Copyrights, Trademarks and Patents

Beyond trade secrets, the letter only mentions “other intellectual property,” likely referring to copyright, trademarks and/or patents.

Of the three, patents seems to be a likely candidate. As of 2020, Twitter had some 1400+ patents in its portfolio and those patents cover a wide variety of elements related to the operation of a social network

For much of its portfolio, Twitter has agreed to use patents only defensively. Though there are caveats and exceptions, the use of patents to sue Meta would represent a significant about-face. That’s because, in 2012, it helped launch the Innovator’s Patent Agreement, which is an agreement among tech companies to only use patents for defensive purposes.

Copyright is also possible, though it would require that Meta have copied code, images, text, audio, video or some other element that can be protected by copyright. 

Undoubtedly, right now, someone is pouring through all public-facing elements of Threads to look for any evidence of copying by Meta. Equally undoubtedly is that, if a lawsuit is filed, Twitter is going to seek access to Meta’s behind the scenes code to look there as well.

At this point, it’s unlikely that even Twitter knows if it has a potential copyright infringement case. That will likely come with time and may not even be known when and if the lawsuit is filed. 

Finally, trademark infringement is probably the least likely of the three to play a major role in any potential lawsuit. 

Though it’s pretty clear that Meta wanted to create an app similar to Twitter, the app has been careful to use names, terms, marks and symbols that are notably different from Twitters. 

While it is clear Meta used similar terminology (threads instead of tweets, reposts instead of retweets, etc.) it would be tough to argue that there was much confusion about which company owns or operates which product. Meta has enough of a brand of its own to not need to pass off Twitter’s.

That said, there may be an argument on the grounds of trade dress, where Twitter might claim that the visual similarities between the Threads and Twitter apps was an attempt to mimic their packaging.

That would be a difficult argument, as many of the app’s aesthetic choices are purely functional, and no one can hold a trademark to the idea of a list of text posts any more than they could hold a copyright in it.

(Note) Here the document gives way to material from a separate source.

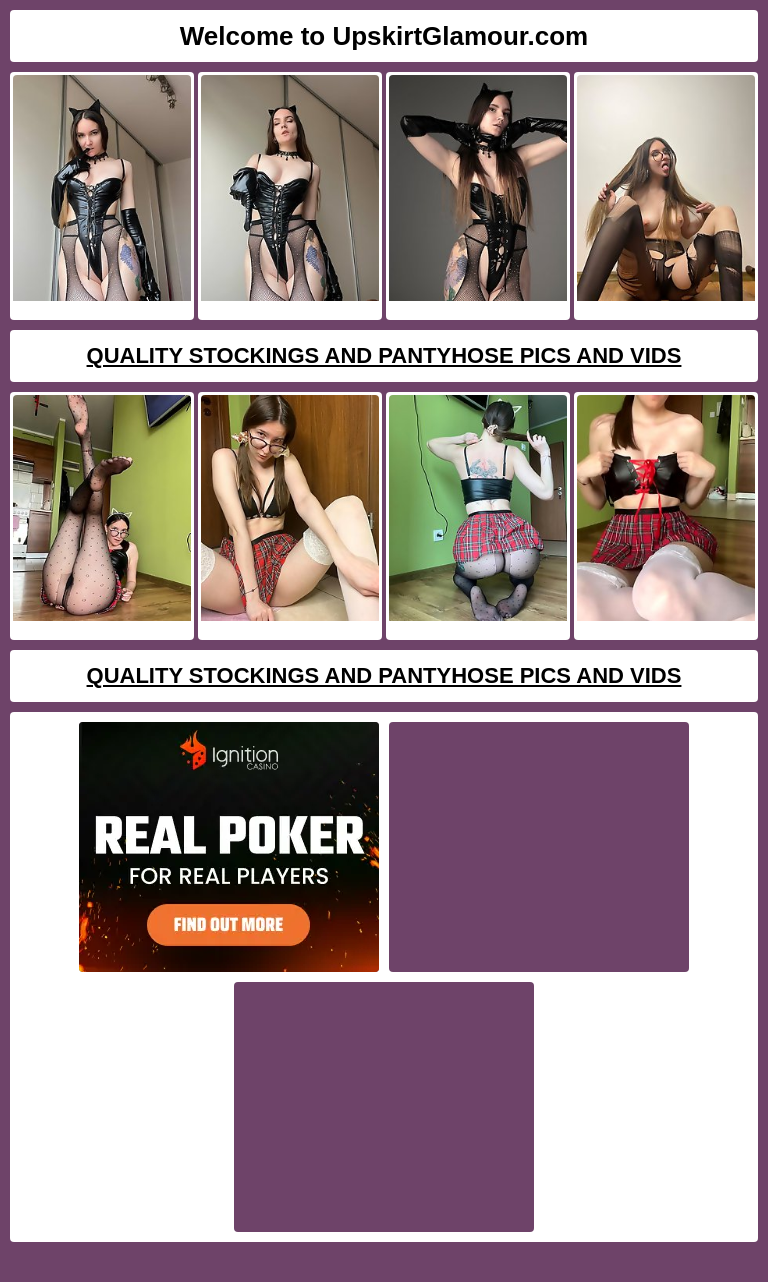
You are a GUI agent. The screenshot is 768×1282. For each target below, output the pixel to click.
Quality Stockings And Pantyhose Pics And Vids (384, 355)
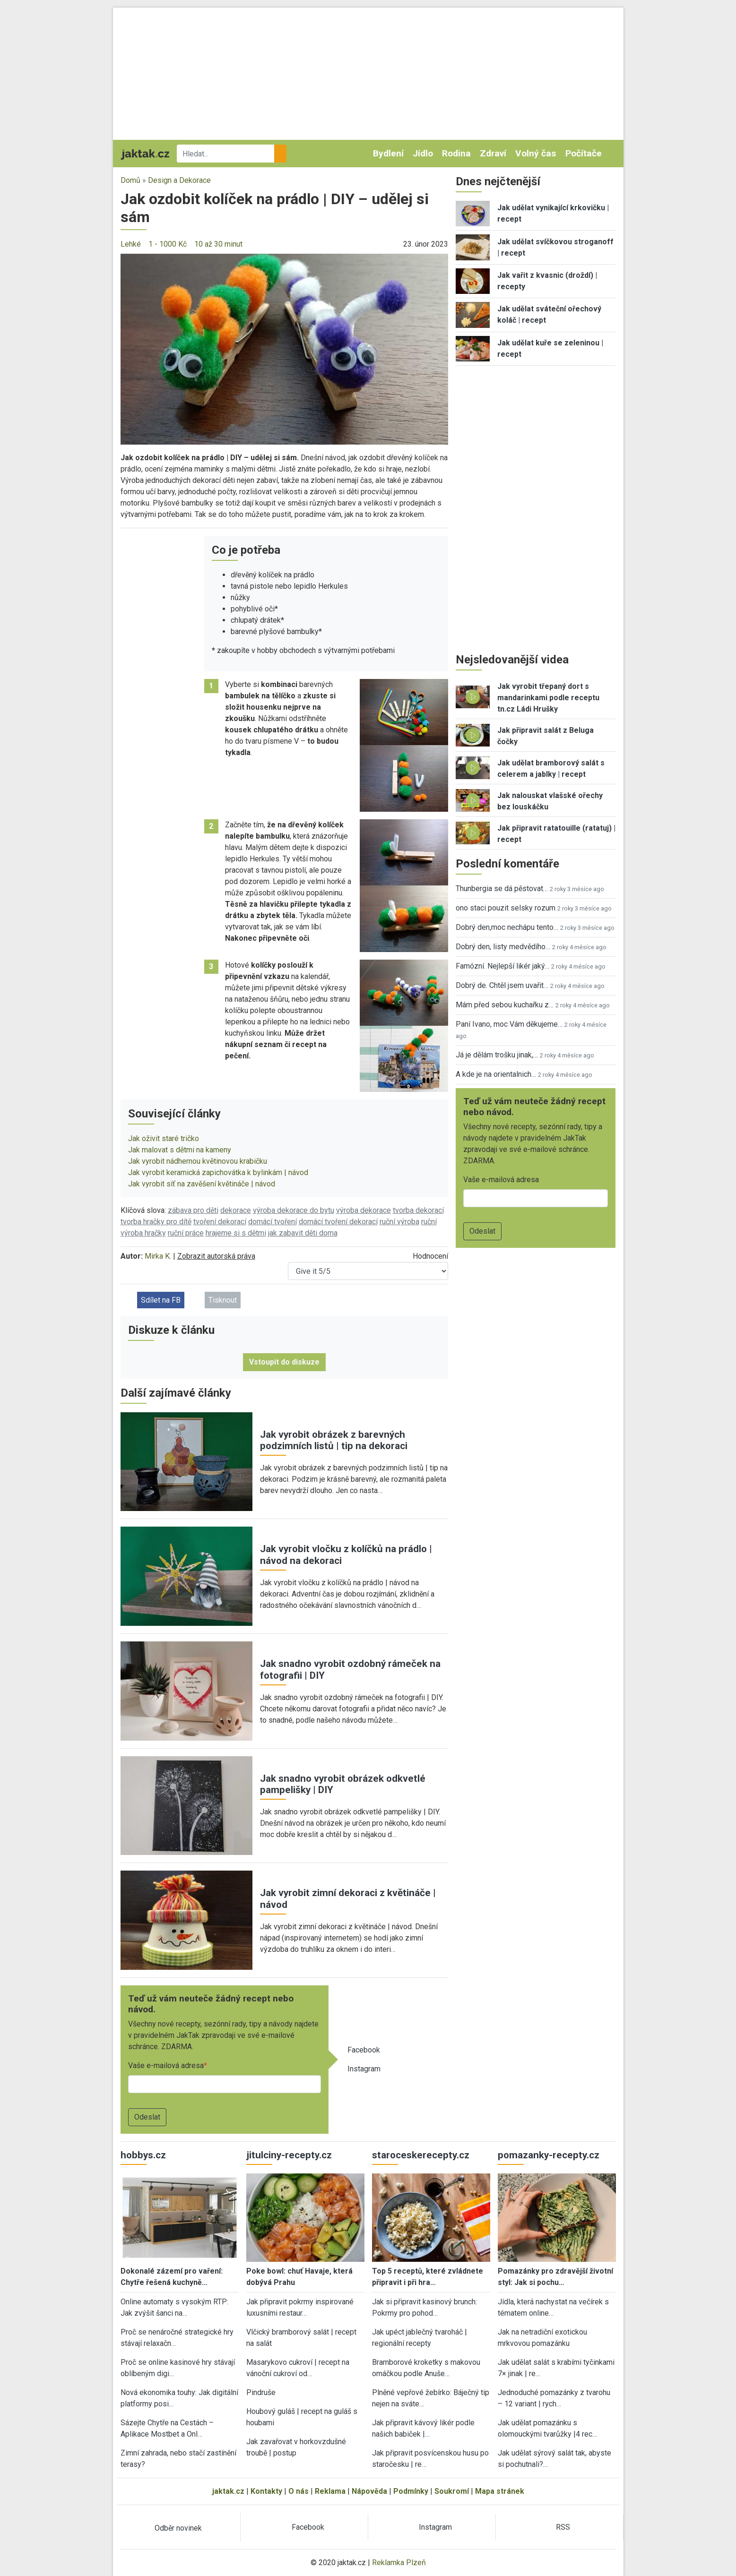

Still, it’s safe to assume that Twitter will be watching closely to see if there is any confusion in the marketplace and will be watching the marketing activities of Meta closely, looking for any place that they cross the line.

Bottom Line

In the end, the vagueness of Twitter’s letter is likely for a simple reason: They don’t know what specific arguments they can or will bring.

Right now, Twitter has various theories about regarding the types of infringement that might have taken place, but no real evidence. The letter was sent the same day that Threads launched, meaning that there wasn’t enough time for them to even examine the public-facing materials, much less information Meta keeps secret.

Though Twitter seems confident about trade secret issues, there are other approaches it could take in addition to or instead of that one. 

We will know more after when and if a lawsuit is actually filed. But, even then, we won’t have the full picture of Twitter’s claims and Meta’s counterarguments. That will likely come over the course of the potential case, meaning it could easily take years for a clear picture to form.

In the meantime, as this past week has shown, the tech world will keep moving forward. Even if Twitter does sue and does win, it could be a Pyrrhic victory. If Threads ends up surpassing Twitter, there may be no award of damages that can repair or undo that.

That why, as strong of a supporter I am when it comes to intellectual property, I always worry when companies run first to their lawyers, instead of marketers or engineers, when faced with competition.

Even if you can win in the courtroom, it doesn’t matter if you can’t win in the marketplace.